Победа Упиря была двойной: идя на берлогу, он загадал, что ежели зверя возьмет, то владыка простит ему пропажу «Слова о полку Игореве», а уйдет медведь, тогда и от владыки попадет. Владыка уже два раза вызывал его, но он все отделывался: смерть не хотелось ему отдавать книгу, а списать ежели, и время не позволяло, да и «какой он писец». В случае чего, ежели старик очень уж вязнуть будет, можно будет ему медвежьей шкурой поклониться. Можно будет сказать, что у мужиков выменял…
Упирь снял шкуру с могутного зверя – мех был не бурый, как это большей частью бывает, а черный, просто не наглядишься!.. – вымыл снегом руки, благословясь, подкрепился, чем попадья его в путь снабдила, и, взвалив тяжелую шкуру на спину, пошел к дороге. Были уже сумерки. Но это было только лучше: никто ночью не увидит. Но только ткнулся он было в мелколесье, что на месте недавнего пожара поднялось, как сразу напоролся на лосиху с двумя телятами. Сердце Упиря загорелось: неужели ж не взять? В одно мгновение подвесил он шкуру на сучок огромной сосны и за лосихой ударился. Она сразу повела на Борис-Глеба, но, недоходя погоста, свернула влево, к глухой лесной деревеньке Вошелово. Отец Упирь обрадовался: в Вошелове жил дружок его, Гаврик, пардусник, который тоже обмирал об охоте. У него можно будет и лук прихватить, а то и его самого с собой забрать. Он едва ли крещен, да чего тут больно разбирать-то? А мужик хороший, не выдаст: они уж не раз вместе в дальние леса закатывались… Лосиха шла медленно – телята мешали, – и Упирь часто видел ее в отдалении…

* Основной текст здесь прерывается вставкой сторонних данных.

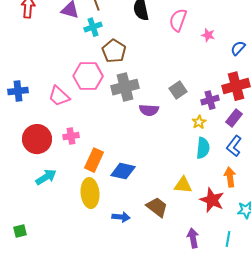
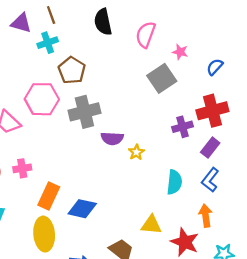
gray square: (178, 90) -> (162, 78), moved, size x1.4
yellow star: (199, 122) -> (136, 152), moved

К темноте подбился он к Вошелову, переночевал у Гаврика, а чуть светок – тихое утро было такое, хорошее… – вместе с Гавриком они снова настигли лосиху и погнали ее уже с собакой. К полудню она окончательно выбилась из сил, и Упирь стрелой положил ее, а Гаврик, волосатый, похожий на лешего, добил секирой длинноногих телят, которые никак не хотели покинуть мертвую мать. Но когда Упирь сообразил, сколько ему теперь брести до города, он невольно заскреб в затылке: истинно, охота пуще неволи! Верст под тридцать будет – вон куды завела окаянная лосиха! Но делать было нечего. Он взвалил на себя лосиного мяса, сколько понести, распростился с Гавриком и после долгих трудов – больно уж лес тут густ был – выбился на рязанскую дорогу и – остолбенел: навстречу ему ехали какие-то конники с длинными пиками. Было их человек двенадцать. Увидев его, они вдруг загалдели что-то непонятное, и вмиг окружили его, обезоружили, и, связав ему назад руки, стали покрикивать на него: айда… айда… А он все головой тряс: сон ли это ему снится али наяву?

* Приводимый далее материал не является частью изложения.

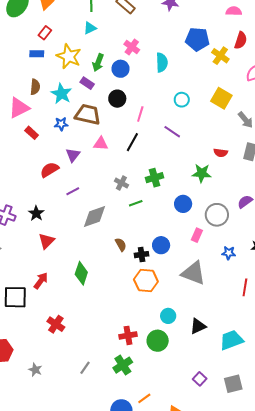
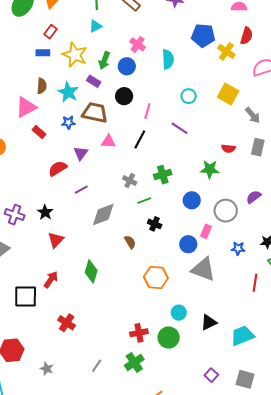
blue circle: (161, 245) -> (188, 244), moved
black cross: (142, 255) -> (155, 224), moved, turned 32
gray square: (233, 384) -> (245, 379), turned 30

Пришли в деревню какую-то. В деревне не было ни единой души. Упирь от удивления просто прийти в себя не мог. Ежели это татары, о которых болтали, так откуда это они так сразу взялись? Но это была действительно татарская разведка, которая и захватила его в качестве «языка». Татары стали, чтобы подкормиться и отдохнуть в брошенной деревне, а наутро, чуть светок, потянули опять снежной дорогой к Рязани.
И вдруг от Рязани навстречу им показались два всадника, которые, видимо, спасаясь от погони, летели во весь дух. Это был князь Роман Ингварович и молодой Коловрат. Увидав татар, они метнулись было в лес, но истомленные кони их едва скакали по снегу, и в один миг они были окружены татарами. Коловрат с окровавленной повязкой на голове едва держался в седле и был бледен: он изнемогал от мучительной раны. Татары скалили на неожиданную добычу белые зубы и, спешившись, вязали пленников и галдели.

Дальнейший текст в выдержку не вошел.